Show that the function $f: \mathbb{N} \to \mathbb{N}$ given by $f(n) = n + 2$ isn't onto (surjective)
Any advice on what to do here would be much appreciated!
This has been taken from a past college exam paper and as far as I know, we don't include 0 as a natural number
On
Just check it by definition. A function $g$ from a set $X$ to a set $Y$ is called onto (or surjective) if and only if for every $y \in Y$ there is some $x \in X$ such that $y = g(x)$. Now let $y := 1$. Then $y \in \mathbb{N}$, the codomain of $f$. But $n + 2 = y$ if and only if $n = y - 2 = -1$, which is not in the domain of $f$. So $f$ is not onto.
On
Intuitively:
$f(?)=1$
Precisely:
That $f: \mathbb N$ (domain) $\to \mathbb N$ (range) is surjective/onto means that $\forall a \in \mathbb N$ (referring to the range not the domain), $\exists n \in \mathbb N$ (referring to the domain not the range) s.t. $f(n)=a$.
So, let's come up with some $a$ s.t. no matter what $n$ you plug into $f$, you'll never get $a$! Let's try $a=1$.

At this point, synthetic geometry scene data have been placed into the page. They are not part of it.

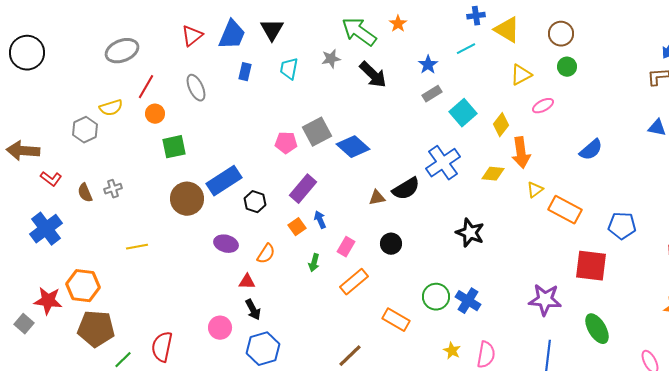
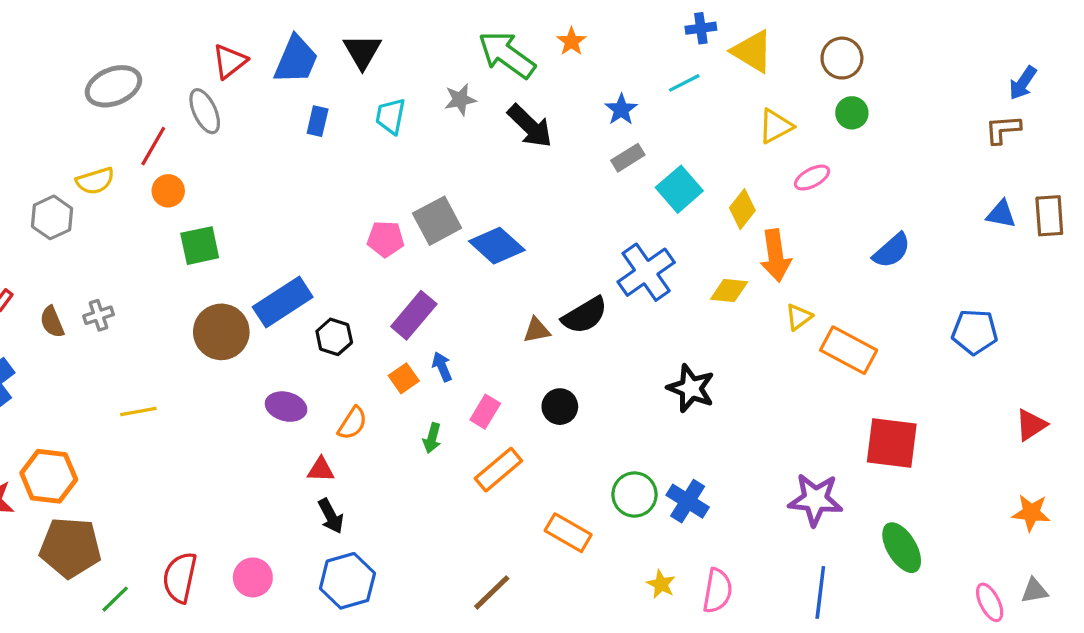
gray ellipse: (196, 88) -> (205, 111), moved
blue pentagon: (622, 226) -> (975, 332), moved
pink circle: (220, 328) -> (253, 577), moved

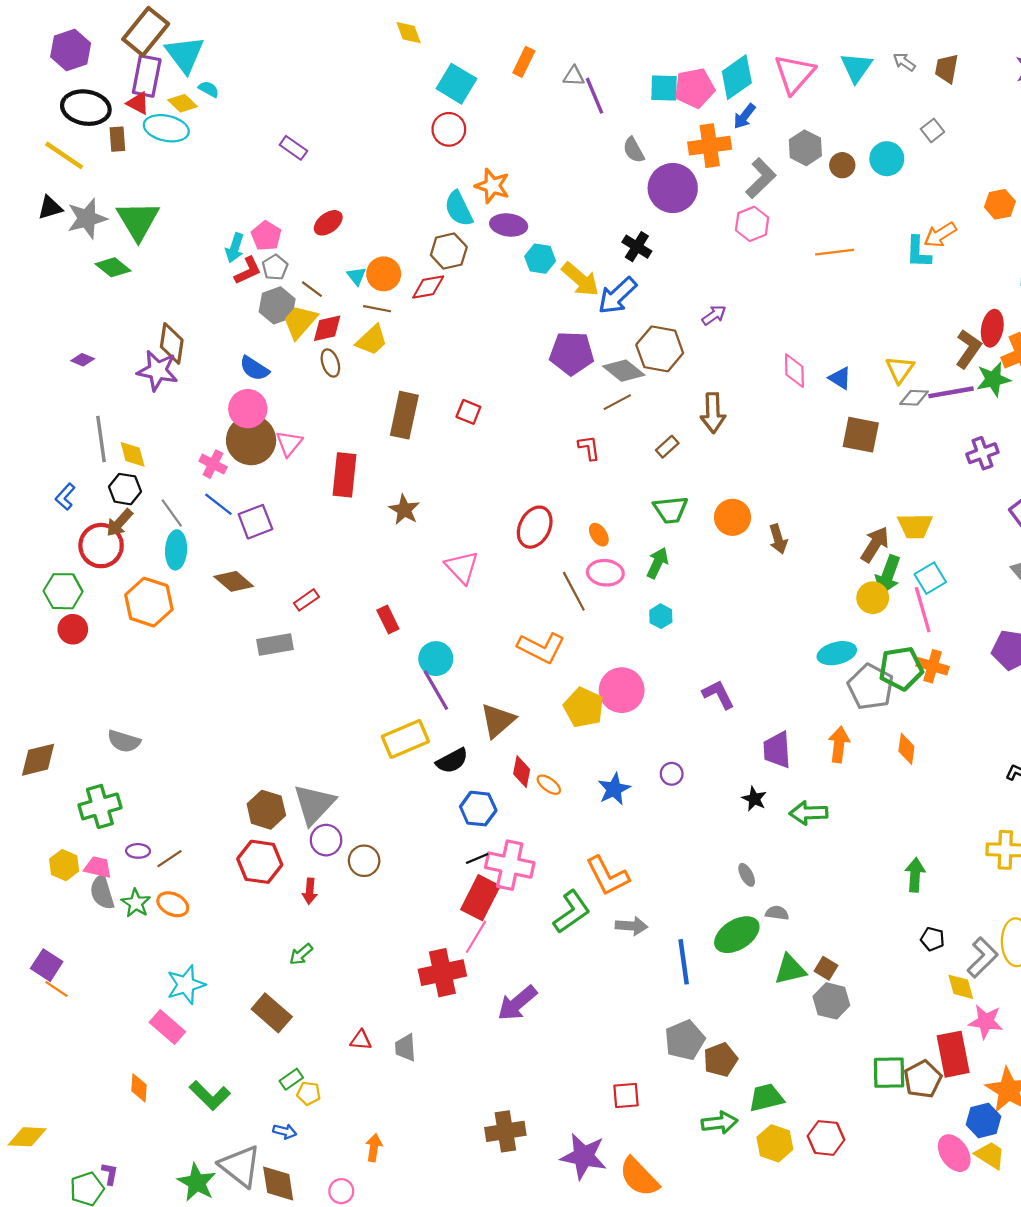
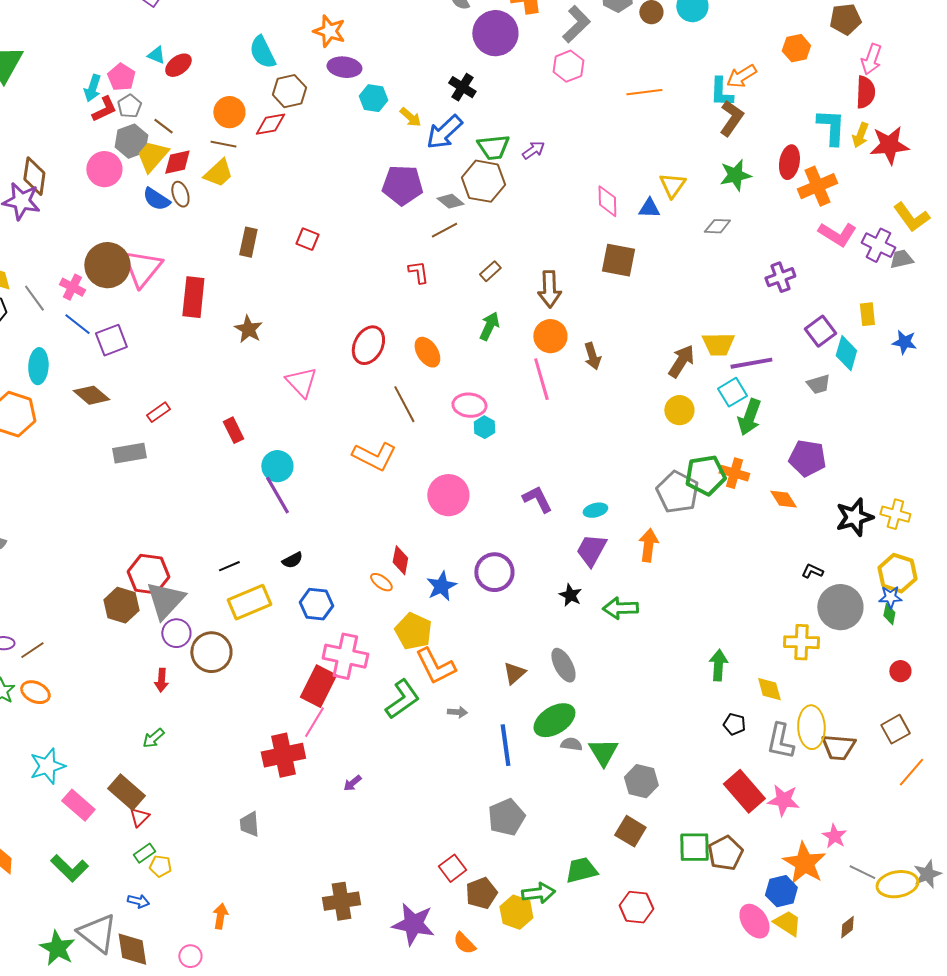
cyan semicircle: (459, 209) -> (262, 52), moved
cyan triangle: (356, 276) -> (156, 55), moved, turned -30
yellow arrow: (580, 279) -> (410, 117), size x0.6
brown L-shape: (968, 349) -> (731, 118), moved
blue semicircle: (254, 368) -> (156, 199), moved
yellow triangle: (900, 370) -> (672, 185), moved
gray diamond: (624, 371) -> (450, 201), size x0.7
blue triangle: (840, 378) -> (649, 208), turned -30
green star: (993, 379) -> (735, 175), moved
purple line: (951, 392) -> (751, 363), moved
pink circle: (248, 409) -> (104, 169), moved
brown arrow: (713, 413) -> (549, 289), moved
brown rectangle: (404, 415) -> (248, 242), size x0.7
brown square: (861, 435) -> (618, 260), moved
pink triangle: (289, 443) -> (142, 268), size x1.6
green trapezoid: (671, 510) -> (493, 147), moved
gray line: (172, 513) -> (34, 298), moved
orange ellipse: (599, 535) -> (427, 352), size x1.4
green arrow: (658, 563) -> (489, 326), moved
pink ellipse: (605, 573) -> (469, 405), moved
green arrow: (888, 575) -> (749, 417), moved
pink line: (923, 610) -> (541, 379), moved
cyan ellipse: (837, 653) -> (595, 510), moved, size x0.7
yellow pentagon: (584, 708) -> (413, 631), moved
brown triangle: (498, 721) -> (514, 673), moved, size x0.7
yellow rectangle: (405, 739) -> (249, 602), moved
orange diamond: (906, 749) -> (783, 499), moved, turned -40
purple trapezoid: (777, 750) -> (591, 550), turned 33
black semicircle: (452, 761) -> (292, 560), size x0.7
red diamond: (522, 772) -> (400, 560), moved
purple circle: (672, 774) -> (494, 572), size x1.8
black line: (477, 859) -> (229, 566), moved
brown circle: (364, 861) -> (211, 652), size x1.4
red hexagon: (260, 862) -> (148, 574), moved
gray ellipse: (747, 875) -> (563, 665), size x1.6
gray semicircle: (777, 913) -> (571, 744), moved
gray arrow: (631, 926) -> (457, 712), size x0.7
gray L-shape: (982, 957) -> (780, 741), turned 147
brown square: (826, 968) -> (630, 831), moved, size x1.4
green triangle: (790, 969) -> (603, 752), turned -48
yellow diamond: (961, 987) -> (769, 689), moved
purple arrow: (517, 1003) -> (352, 783), size x0.5
pink rectangle: (167, 1027) -> (78, 805), moved
red triangle: (361, 1040) -> (139, 817), moved, turned -50
red rectangle: (953, 1054) -> (744, 791), moved, turned -30
brown pentagon: (721, 1060) -> (481, 893), moved
red square: (626, 1095) -> (452, 868), turned -32
yellow hexagon: (775, 1143) -> (516, 912), moved
orange semicircle: (639, 1177) -> (464, 943), size x0.6

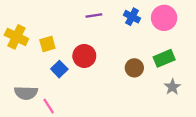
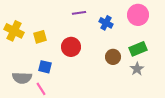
blue cross: (132, 17) -> (106, 23), moved
blue square: (59, 69) -> (45, 67), moved, turned -32
gray star: (172, 87) -> (137, 69), moved

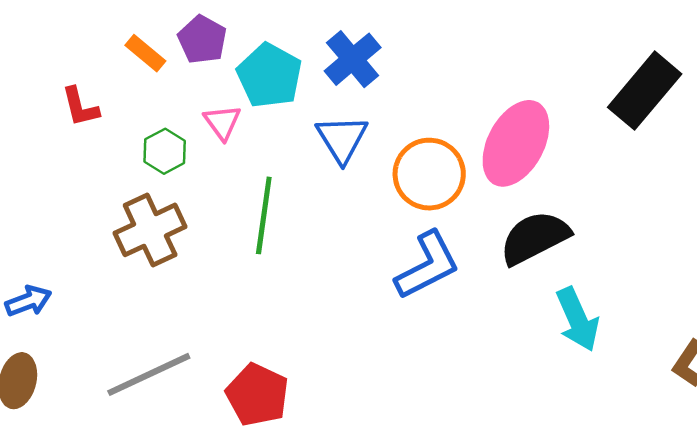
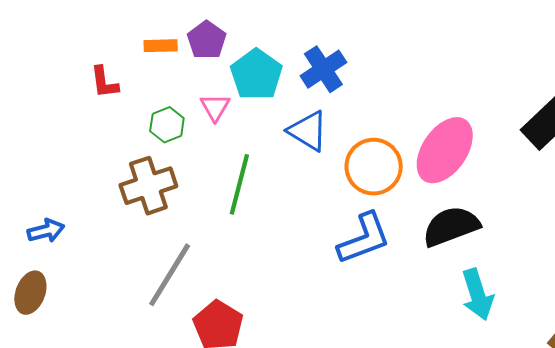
orange rectangle: (145, 53) -> (161, 46), turned -48
blue triangle: (342, 139) -> (308, 131), turned -33
gray line: (149, 374) -> (170, 275), moved, turned -40

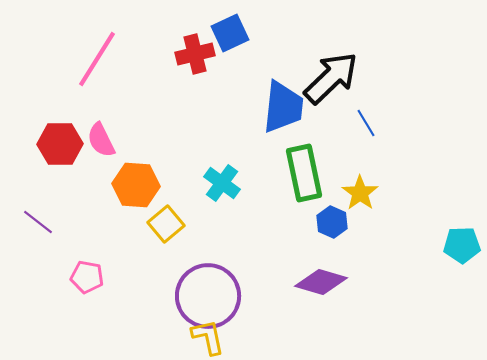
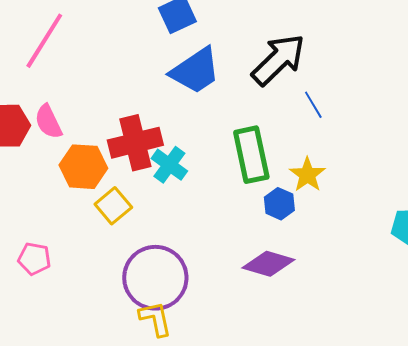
red cross: (195, 54) -> (135, 143), moved, size x1.4
blue trapezoid: (283, 107) -> (195, 71), moved, turned 50

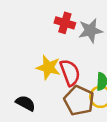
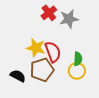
red cross: (65, 23) -> (49, 13), turned 35
brown pentagon: (79, 101) -> (42, 70), moved, turned 30

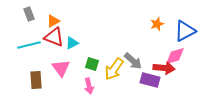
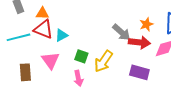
orange triangle: (53, 21) -> (42, 13), turned 32
orange star: (157, 24) -> (146, 24), moved
gray arrow: (133, 61) -> (121, 32), moved
red arrow: (164, 68) -> (139, 42), moved

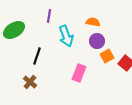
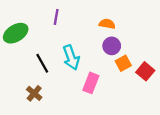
cyan arrow: (66, 36) -> (71, 57), moved
black line: (37, 56) -> (42, 63), turned -48

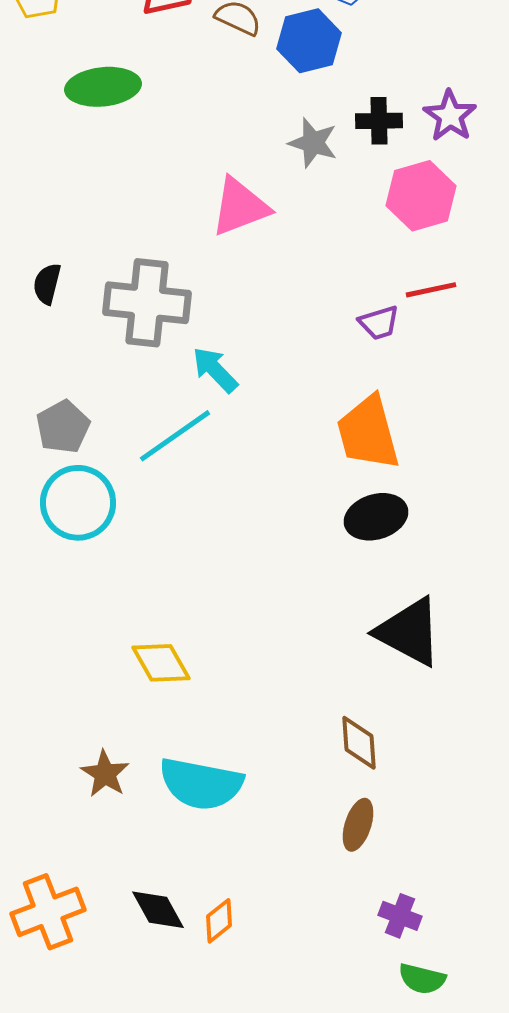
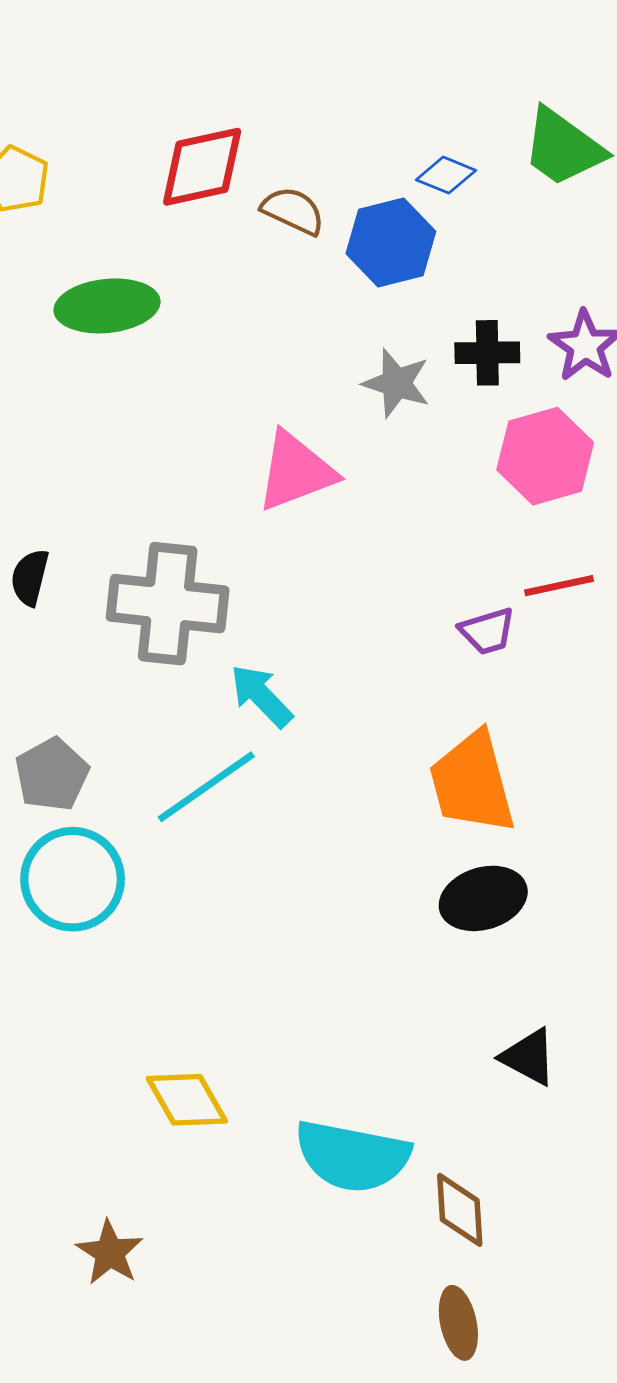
black triangle: (409, 632) -> (529, 1057), size x0.6
cyan semicircle: (201, 784) -> (352, 1156), moved
brown ellipse: (358, 825) -> (458, 1323), turned -30

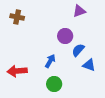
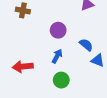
purple circle: (65, 36) -> (58, 30), moved
blue semicircle: (78, 50) -> (86, 45), turned 88

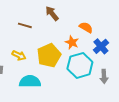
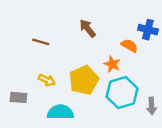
brown line: (25, 25) -> (41, 42), moved
blue cross: (101, 46) -> (148, 30), moved, turned -35

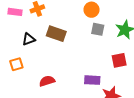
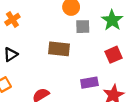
brown rectangle: (56, 34) -> (59, 49), moved

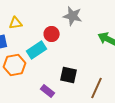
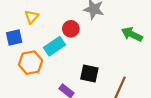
yellow triangle: (16, 23) -> (32, 17), turned -40

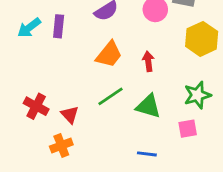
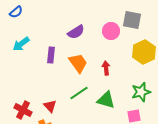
purple rectangle: (59, 26) -> (51, 55), moved
orange trapezoid: (109, 54) -> (78, 63), turned -75
red cross: (36, 106) -> (23, 110), moved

Pf that $f$ is not surjective onto:
We first claim:
$$\nexists n \in \mathbb N: f(n)=1$$
Pf claim: Suppose on the contrary that
$$\exists n \in \mathbb N: f(n)=1$$
Then
$$\exists n \in \mathbb N: n+2=1 \iff n=-1 \notin \mathbb N ↯ \text{QED claim}$$
$\therefore, \exists a \in \mathbb N: \nexists n \in \mathbb N$ s.t. $f(n) = a$. By the claim, this is $a=1$. $\therefore,$ f is not surjective/onto. QED
Hint: Can you find a preimage of $1$ by your function?